Friday, February 15, 2013

biology membranes minilab

Modeling Origins of Life: the phospholipid membrane
When we see a cell membrane in a biology textbook it looks like each of the molecules had to be one by one purposely placed there then somehow bonded into place. But that is not the case. In this experiment a small amount of egg yolk provides the cell membrane forming molecules so that with a shake we amazingly "self-assemble" real phospholipid membranes around oil and water droplets to demonstrate how easily polar forces construct such an important part of a living organism.
Materials: 125 ml flask with stopper, 50 ml graduated cylinder, Cooking oil, egg yolk , Eyedropper pipette, Water

Test tube brush & soapy water

1.   Add ~100 ml of water to flask. To that add 25 ml of oil.

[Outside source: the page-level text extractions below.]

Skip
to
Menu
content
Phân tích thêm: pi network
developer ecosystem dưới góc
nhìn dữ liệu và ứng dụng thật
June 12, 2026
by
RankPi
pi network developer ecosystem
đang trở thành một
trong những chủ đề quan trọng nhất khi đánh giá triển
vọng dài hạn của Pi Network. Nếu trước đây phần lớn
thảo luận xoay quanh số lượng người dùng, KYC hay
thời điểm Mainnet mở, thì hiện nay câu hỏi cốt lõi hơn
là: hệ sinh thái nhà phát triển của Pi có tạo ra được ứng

  1. Cover then shake for a second or two. Mixture should at first appear milky but quickly start separating.
  2. While waiting for the oil to return to a clear layer on top.  Use the eyedropper to extract ~2 drops of egg yolk.
  3. By now the oil should have formed a clear layer on top. We first shook it to prove that it will do this. Notice that it is pure oil that can be seen through to the other side.
  4. Then add one drop of the egg yolk into the flask.  Adding too much can cause the oil to form such small droplets it becomes a colloid, like milk.
  5. The drop of yolk will fall through the oil but float on the water so you can see it stuck in the middle.
  6. Shake for a second or two like before.
  7. Now watch what happens to the oil layer this time. It should soon look like a giant piece of tissue, like you're looking at cells under a microscope; but in this case, you see them with your own eyes!

·       The less dense ones which contain only oil and have a phospholipid monolayer around them go to the top.

·       The smaller phospholipid bilayer vesicles contain water inside and will be at the bottom of the layer, with some moving in the thermal convection currents of the water.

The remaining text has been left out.